In 13 years of practice, I've done enough to be confident that your interpretation is NOT a good statement of Tennessee law. And I would never suggest otherwise on an internet forum read by thousands of people a day from all over the country without some serious disclaimers; I guess if you're retired you don't have to worry about ethical complaints for the unlicensed practice of law and disbarment but I do.

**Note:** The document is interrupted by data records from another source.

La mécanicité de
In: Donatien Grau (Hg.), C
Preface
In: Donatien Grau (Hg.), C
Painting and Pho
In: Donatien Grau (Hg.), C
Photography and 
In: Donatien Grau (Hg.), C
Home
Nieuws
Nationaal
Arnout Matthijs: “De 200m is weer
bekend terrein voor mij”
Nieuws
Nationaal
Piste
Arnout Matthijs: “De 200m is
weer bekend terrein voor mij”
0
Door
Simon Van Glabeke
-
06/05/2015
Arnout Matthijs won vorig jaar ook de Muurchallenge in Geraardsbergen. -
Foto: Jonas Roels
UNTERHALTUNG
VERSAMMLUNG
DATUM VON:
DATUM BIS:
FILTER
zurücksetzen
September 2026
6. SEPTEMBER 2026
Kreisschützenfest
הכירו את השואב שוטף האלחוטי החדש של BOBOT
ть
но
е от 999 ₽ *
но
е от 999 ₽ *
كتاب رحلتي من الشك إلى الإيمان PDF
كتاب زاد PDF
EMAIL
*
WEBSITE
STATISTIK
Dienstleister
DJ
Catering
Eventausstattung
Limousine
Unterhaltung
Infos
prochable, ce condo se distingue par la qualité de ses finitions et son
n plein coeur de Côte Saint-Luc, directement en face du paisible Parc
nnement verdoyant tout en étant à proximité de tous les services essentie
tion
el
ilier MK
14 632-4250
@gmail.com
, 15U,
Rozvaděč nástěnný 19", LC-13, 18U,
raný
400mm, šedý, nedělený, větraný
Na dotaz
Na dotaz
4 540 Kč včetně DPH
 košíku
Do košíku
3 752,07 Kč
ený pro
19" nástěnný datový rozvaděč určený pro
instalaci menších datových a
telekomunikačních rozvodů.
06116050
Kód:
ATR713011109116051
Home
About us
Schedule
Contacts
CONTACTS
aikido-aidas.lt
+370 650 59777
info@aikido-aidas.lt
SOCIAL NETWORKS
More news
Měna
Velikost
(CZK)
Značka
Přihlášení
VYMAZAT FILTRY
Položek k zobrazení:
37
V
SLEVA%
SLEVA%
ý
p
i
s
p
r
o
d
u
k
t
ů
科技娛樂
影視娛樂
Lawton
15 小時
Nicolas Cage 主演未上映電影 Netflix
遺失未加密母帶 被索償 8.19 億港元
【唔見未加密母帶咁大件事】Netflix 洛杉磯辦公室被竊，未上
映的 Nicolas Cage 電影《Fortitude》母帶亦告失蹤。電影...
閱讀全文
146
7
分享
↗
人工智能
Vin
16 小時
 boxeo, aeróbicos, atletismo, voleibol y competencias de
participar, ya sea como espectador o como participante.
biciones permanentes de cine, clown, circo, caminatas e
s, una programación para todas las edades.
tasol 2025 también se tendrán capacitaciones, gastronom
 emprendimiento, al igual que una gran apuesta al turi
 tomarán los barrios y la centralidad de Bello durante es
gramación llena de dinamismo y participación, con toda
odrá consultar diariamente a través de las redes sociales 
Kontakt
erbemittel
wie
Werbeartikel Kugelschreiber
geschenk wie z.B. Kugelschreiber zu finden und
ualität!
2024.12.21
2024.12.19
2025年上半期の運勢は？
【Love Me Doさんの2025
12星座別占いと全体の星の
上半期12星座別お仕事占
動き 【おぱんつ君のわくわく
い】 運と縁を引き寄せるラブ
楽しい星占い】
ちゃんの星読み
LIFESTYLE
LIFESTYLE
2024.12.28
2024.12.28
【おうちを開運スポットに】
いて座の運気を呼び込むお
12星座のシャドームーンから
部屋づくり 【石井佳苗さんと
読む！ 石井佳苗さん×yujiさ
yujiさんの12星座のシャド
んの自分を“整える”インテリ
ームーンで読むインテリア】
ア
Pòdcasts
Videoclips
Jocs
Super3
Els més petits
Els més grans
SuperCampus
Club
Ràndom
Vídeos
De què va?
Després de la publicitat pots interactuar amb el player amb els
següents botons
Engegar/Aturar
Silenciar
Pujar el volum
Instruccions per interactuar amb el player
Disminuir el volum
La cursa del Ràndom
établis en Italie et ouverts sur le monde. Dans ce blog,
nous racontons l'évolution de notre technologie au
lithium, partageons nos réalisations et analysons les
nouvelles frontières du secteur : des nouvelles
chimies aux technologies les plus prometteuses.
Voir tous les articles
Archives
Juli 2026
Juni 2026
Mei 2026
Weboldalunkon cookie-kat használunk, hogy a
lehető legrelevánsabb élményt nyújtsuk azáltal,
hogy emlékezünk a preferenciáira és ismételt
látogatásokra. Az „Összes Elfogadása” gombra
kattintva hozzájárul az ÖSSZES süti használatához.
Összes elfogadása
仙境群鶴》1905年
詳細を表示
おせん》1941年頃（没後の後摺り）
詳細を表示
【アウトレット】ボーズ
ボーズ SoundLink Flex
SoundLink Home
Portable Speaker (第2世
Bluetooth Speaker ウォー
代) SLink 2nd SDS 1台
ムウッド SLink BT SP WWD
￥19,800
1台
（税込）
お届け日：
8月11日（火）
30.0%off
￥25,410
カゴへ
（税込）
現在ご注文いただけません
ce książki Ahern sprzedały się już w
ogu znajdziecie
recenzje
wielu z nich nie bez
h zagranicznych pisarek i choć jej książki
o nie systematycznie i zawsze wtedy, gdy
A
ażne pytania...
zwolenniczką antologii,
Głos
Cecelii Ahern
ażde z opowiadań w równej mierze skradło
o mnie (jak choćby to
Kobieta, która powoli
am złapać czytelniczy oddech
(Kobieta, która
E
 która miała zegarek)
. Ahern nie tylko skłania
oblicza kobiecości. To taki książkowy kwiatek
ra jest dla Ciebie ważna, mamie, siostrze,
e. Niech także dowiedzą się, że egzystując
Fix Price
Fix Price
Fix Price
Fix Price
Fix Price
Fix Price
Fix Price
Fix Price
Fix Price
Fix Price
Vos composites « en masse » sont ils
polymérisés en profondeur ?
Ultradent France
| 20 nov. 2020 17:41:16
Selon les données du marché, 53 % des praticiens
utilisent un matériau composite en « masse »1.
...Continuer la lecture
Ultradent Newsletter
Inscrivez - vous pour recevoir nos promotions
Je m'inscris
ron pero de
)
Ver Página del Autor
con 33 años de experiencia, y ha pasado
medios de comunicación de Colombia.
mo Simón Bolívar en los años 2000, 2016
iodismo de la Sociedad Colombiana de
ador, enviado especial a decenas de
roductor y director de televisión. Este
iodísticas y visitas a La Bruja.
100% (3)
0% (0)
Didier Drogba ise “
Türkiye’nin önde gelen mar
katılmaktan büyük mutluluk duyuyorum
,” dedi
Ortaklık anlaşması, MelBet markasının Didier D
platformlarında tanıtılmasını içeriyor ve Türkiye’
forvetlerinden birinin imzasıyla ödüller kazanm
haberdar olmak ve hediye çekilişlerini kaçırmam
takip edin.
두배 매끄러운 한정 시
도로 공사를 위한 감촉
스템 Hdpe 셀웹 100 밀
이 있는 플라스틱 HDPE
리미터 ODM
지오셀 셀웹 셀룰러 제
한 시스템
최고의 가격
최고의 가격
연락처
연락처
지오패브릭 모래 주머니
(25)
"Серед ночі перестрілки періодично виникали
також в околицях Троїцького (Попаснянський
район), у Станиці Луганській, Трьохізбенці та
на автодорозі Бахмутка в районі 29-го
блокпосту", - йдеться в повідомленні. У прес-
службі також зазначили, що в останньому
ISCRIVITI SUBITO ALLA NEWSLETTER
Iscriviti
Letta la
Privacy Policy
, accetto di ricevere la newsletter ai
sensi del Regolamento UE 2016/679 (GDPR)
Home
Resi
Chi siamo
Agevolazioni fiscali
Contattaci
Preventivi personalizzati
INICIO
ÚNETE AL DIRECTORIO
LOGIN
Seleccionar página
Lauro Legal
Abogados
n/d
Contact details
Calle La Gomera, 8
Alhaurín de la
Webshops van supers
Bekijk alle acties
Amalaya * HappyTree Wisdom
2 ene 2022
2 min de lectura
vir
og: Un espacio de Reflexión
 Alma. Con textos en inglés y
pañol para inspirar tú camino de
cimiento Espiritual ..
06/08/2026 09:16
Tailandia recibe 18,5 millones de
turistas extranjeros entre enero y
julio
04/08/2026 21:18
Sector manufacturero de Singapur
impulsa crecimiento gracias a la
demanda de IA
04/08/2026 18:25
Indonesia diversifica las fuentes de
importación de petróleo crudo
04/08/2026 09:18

And my final word on this topic to anyone who opens up a box secured by Torx security screws: be very, very careful of the potential consequences of what you're doing.


----------



## Mike Bertelson (Jan 24, 2007)

rudeney said:


> I know what a bad comparison car leases are to D* equipment leases, but in this case, there are some similarities. In both cases, the leased merchandise is not owned by you, and you are prohibited from (or not given the right to) make any modifications. Still, many people who lease vehicles will swap out the rims, tint the windows, install satellite radio receivers, roof racks, trailer hitches, ECU chips, fog lights, chrome accessories, etc. As long as those modifications are removed and the vehicle is returned without damage from them (eg. no holes left in the dash from the satellite radio bracket) then all is fine.
> 
> Now, I'm not saying that this is justification for modifying D* equipment, but given how things work in other familiar leasing situations, I can see how some may interpret D*'s lease terms in a similar fashion.


I have to agree with you. If it all works, what happened before hand is irrelevant...but it's not really the point.

The hazard of blindly saying it's not a problem will cause some guy out there who shouldn't be inside a piece of electronics to go ahead and replace that drive.

Now that noob has dropped the drive and cracked the main board? What happens then?

Before anyone says "that's not very likely", I used to be in IT and have seen things like this happen. It can and does happen, especially by people who are inexperienced in working inside electronics.

I'm just sayin' :grin:

Mike


----------



## spartanstew (Nov 16, 2005)

rudeney said:


> I know what a bad comparison car leases are to D* equipment leases, but in this case, there are some similarities. In both cases, the leased merchandise is not owned by you, and you are prohibited from (or not given the right to) make any modifications. Still, many people who lease vehicles will swap out the rims, tint the windows, install satellite radio receivers, roof racks, trailer hitches, ECU chips, fog lights, chrome accessories, etc. As long as those modifications are removed and the vehicle is returned without damage from them (eg. no holes left in the dash from the satellite radio bracket) then all is fine.
> 
> Now, I'm not saying that this is justification for modifying D* equipment, but given how things work in other familiar leasing situations, I can see how some may interpret D*'s lease terms in a similar fashion.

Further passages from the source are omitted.